Southern Baptist Convention approves resolution opposing IVF

 

A technician does control check of the in vitro fertilization process using a microscope. / Credit: Shutterstock

CNA Staff, Jun 12, 2024 / 18:05 pm (CNA).

The Southern Baptist Convention, the largest Protestant denomination in the U.S., on Wednesday voted to approve a resolution opposing the use of in vitro fertilization (IVF) and called on Christian couples to “consider the ethical implications of assisted reproductive technologies as they look to God for hope, grace, and wisdom amid suffering.”

The resolution, which is a statement of belief and is nonbinding, comes following a landmark ruling by the Alabama Supreme Court in February that found that frozen human embryos are children under state law.
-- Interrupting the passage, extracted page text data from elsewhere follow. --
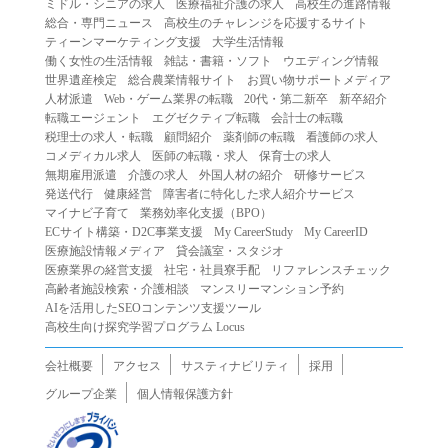
ミドル・シニアの求人
医療福祉介護の求人
高校生の進路情報
（２）第三者になりすまして本サービスを利用する行為
総合・専門ニュース
高校生のチャレンジを応援するサイト
（３）当社または第三者の著作権等の知的財産権、プライ
ティーンマーケティング支援
大学生活情報
働く女性の生活情報
雑誌・書籍・ソフト
ウエディング情報
バシー、その他の権利を侵害する行為
世界遺産検定
総合農業情報サイト
お買い物サポートメディア
（４）当社または第三者を誹謗中傷する行為
人材派遣
Web・ゲーム業界の転職
20代・第二新卒
新卒紹介
（５）当社または第三者に不利益を与える行為
転職エージェント
エグゼクティブ転職
会計士の転職
税理士の求人・転職
顧問紹介
薬剤師の転職
看護師の求人
（６）営利を目的とした行為
コメディカル求人
医師の転職・求人
保育士の求人
（７）政治・選挙・宗教活動またはそれらに類する行為
無期雇用派遣
介護の求人
外国人材の紹介
研修サービス
（８）本サービスの運営を妨害する行為
発送代行
健康経営
障害者に特化した求人紹介サービス
マイナビ子育て
業務効率化支援（BPO）
（９）法令違反、犯罪行為、または公序良俗に反する行為
ECサイト構築・D2C事業支援
My CareerStudy
My CareerID
（１０）暴力的な要求行為、または法的な責任を超えた不
医療施設情報メディア
貸会議室・スタジオ
当な要求行為
医療業界の経営支援
社宅・社員寮手配
リファレンスチェック
（１１）その他当社が不適切であると判断する行為
高齢者施設検索・介護相談
マンスリーマンション予約
AIを活用したSEOコンテンツ支援ツール
２.当社は、前項の定めに該当する行為を行った利用者に対
高校生向け探究学習プログラム Locus
して、事前の通知をすることなく、利用者への本サービス
の提供を停止または中断することができるものとします。
会社概要
アクセス
サスティナビリティ
採用
第５条（免責）
グループ企業
個人情報保護方針
１.当社は、本サービスの利用（これらに伴う当社または第
三者の情報提供行為等を含みます）により、利用者に生じ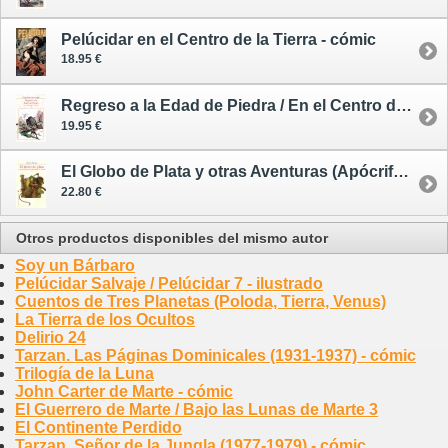
Pelúcidar en el Centro de la Tierra - cómic
18.95 €
Regreso a la Edad de Piedra / En el Centro de la Tierra 5
19.95 €
El Globo de Plata y otras Aventuras (Apócrifas) de Tarzán
22.80 €
Otros productos disponibles del mismo autor
Soy un Bárbaro
Pelúcidar Salvaje / Pelúcidar 7 - ilustrado
Cuentos de Tres Planetas (Poloda, Tierra, Venus)
La Tierra de los Ocultos
Delirio 24
Tarzan. Las Páginas Dominicales (1931-1937) - cómic
Trilogía de la Luna
John Carter de Marte - cómic
El Guerrero de Marte / Bajo las Lunas de Marte 3
El Continente Perdido
Tarzan. Señor de la Jungla (1977-1979) - cómic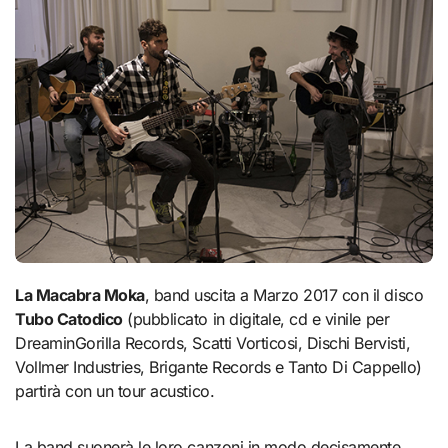
La Macabra Moka
, band uscita a Marzo 2017 con il disco
Tubo Catodico
(pubblicato in digitale, cd e vinile per
DreaminGorilla Records, Scatti Vorticosi, Dischi Bervisti,
Vollmer Industries, Brigante Records e Tanto Di Cappello)
partirà con un tour acustico.
La band suonerà le loro canzoni in modo decisamente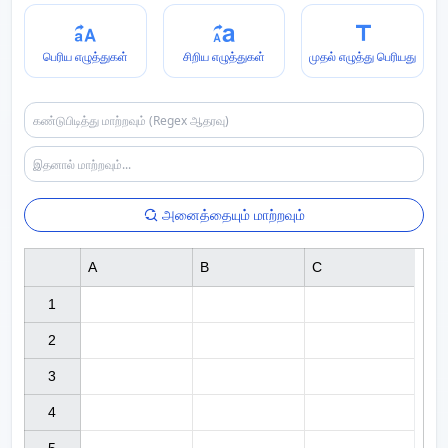
பெரிய எழுத்துகள்
சிறிய எழுத்துகள்
முதல் எழுத்து பெரியது
அனைத்தையும் மாற்றவும்
A
B
C
1

2

3

4
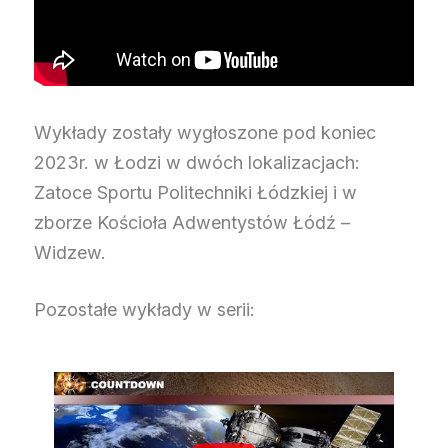
Wykłady zostały wygłoszone pod koniec
2023r. w Łodzi w dwóch lokalizacjach:
Zatoce Sportu Politechniki Łódzkiej i w
zborze Kościoła Adwentystów Łódź –
Widzew.
Pozostałe wykłady w serii: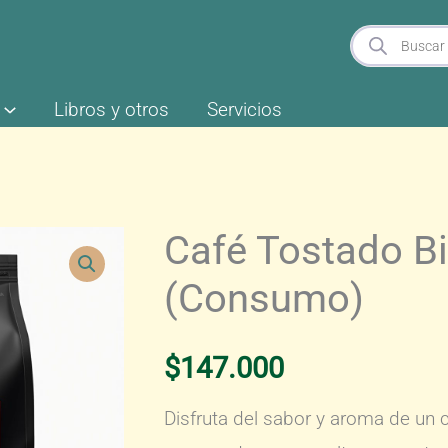
Búsqueda
de
productos
Libros y otros
Servicios
Café Tostado Bi
(Consumo)
$
147.000
Disfruta del sabor y aroma de un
The ruling sparked a national debate, and Alabama lawmakers have since passed a bill that grants immunity to IVF providers in cases of death or injury to unborn babies during the IVF process.

IVF is a medical procedure that fuses sperm and egg in a lab environment to conceive a child outside of the sexual act. The live embryo is then later implanted into a uterus to continue developing until birth.
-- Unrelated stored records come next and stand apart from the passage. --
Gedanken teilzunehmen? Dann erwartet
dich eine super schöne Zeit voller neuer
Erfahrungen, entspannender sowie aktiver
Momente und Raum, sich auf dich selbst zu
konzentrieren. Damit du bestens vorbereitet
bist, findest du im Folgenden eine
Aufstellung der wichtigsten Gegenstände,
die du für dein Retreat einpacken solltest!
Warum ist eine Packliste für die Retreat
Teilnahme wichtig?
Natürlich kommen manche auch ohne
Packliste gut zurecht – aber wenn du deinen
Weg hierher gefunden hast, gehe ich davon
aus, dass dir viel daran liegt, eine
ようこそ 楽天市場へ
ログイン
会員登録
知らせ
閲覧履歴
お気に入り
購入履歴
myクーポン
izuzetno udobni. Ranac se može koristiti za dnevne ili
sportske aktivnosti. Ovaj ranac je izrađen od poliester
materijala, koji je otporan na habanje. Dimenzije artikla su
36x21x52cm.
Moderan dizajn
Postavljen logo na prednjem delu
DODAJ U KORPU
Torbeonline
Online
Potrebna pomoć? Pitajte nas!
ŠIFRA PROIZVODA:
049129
The Catholic Church opposes the use of IVF on the grounds that it separates the marriage act from procreation and establishes “the domination of technology” over human life. The use of IVF, which necessarily includes a selection process of the “best” embryos, has led to millions of rejected human embryos being discarded and millions more frozen and stored in a state of limbo.
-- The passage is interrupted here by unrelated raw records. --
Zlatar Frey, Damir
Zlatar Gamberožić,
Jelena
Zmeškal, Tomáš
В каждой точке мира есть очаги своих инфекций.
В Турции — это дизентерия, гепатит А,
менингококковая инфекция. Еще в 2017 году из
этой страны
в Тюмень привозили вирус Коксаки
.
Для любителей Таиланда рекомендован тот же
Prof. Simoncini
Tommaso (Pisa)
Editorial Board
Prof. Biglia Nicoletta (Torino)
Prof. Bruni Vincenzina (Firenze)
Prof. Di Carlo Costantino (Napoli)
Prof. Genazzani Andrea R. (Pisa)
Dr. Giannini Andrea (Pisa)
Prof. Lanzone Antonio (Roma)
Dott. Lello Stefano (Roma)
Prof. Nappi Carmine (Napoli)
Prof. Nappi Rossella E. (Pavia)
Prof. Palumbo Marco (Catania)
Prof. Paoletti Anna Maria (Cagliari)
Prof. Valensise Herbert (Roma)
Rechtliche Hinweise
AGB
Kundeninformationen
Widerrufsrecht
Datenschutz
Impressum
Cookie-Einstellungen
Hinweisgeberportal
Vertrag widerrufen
The SBC resolution passed on Wednesday echoes Catholic teaching in affirming that while “all children are to be fully respected and protected, not all technological means of assisting human reproduction are equally God-honoring or morally justified.” (Nearly a third of Alabamans are members of the Baptist faith.)

“The in vitro fertilization process routinely creates more embryos than can reasonably be implanted, thus resulting in the continued freezing, stockpiling, and ultimate destruction of human embryos, some of which may also be subjected to medical experimentation,” the resolution continues.

“[W]e call on Southern Baptists to love all of their neighbors in accordance with their God-given dignity as image bearers and to advocate for the government to restrain actions inconsistent with the dignity and value of every human being, which necessarily includes frozen embryonic human beings.”

Debate on the floor of the SBC annual meeting, taking place in Indianapolis, saw several delegates from Baptist churches around the country — known as “messengers” — rise in support of and opposition to the resolution.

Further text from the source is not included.